Task brief => Entries follow. Give back exactly the lines starting at the one containing "sportmap.cz" and ending at the one containing "přidat vlas", and no other lines.

Saved data entries =>
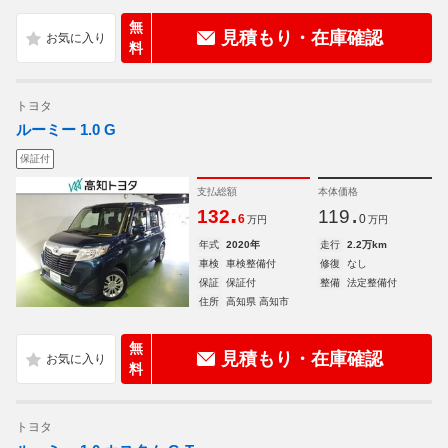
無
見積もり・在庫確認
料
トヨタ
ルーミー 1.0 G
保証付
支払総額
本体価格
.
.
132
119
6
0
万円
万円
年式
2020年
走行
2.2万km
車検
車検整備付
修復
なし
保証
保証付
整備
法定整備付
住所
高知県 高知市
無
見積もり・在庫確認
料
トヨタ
...
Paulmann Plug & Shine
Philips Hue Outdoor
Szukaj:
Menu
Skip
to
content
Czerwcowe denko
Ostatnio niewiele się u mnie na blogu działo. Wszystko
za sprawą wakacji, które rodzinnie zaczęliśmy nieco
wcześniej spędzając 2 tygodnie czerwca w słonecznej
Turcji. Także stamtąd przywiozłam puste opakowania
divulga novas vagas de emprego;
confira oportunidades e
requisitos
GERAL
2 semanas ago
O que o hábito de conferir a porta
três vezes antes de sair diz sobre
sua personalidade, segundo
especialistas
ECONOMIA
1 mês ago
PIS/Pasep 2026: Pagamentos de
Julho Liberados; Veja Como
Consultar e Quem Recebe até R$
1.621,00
---
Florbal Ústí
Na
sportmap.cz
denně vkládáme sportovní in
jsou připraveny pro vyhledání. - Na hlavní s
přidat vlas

Your response =>
sportmap.cz
denně vkládáme sportovní in
jsou připraveny pro vyhledání. - Na hlavní s
přidat vlas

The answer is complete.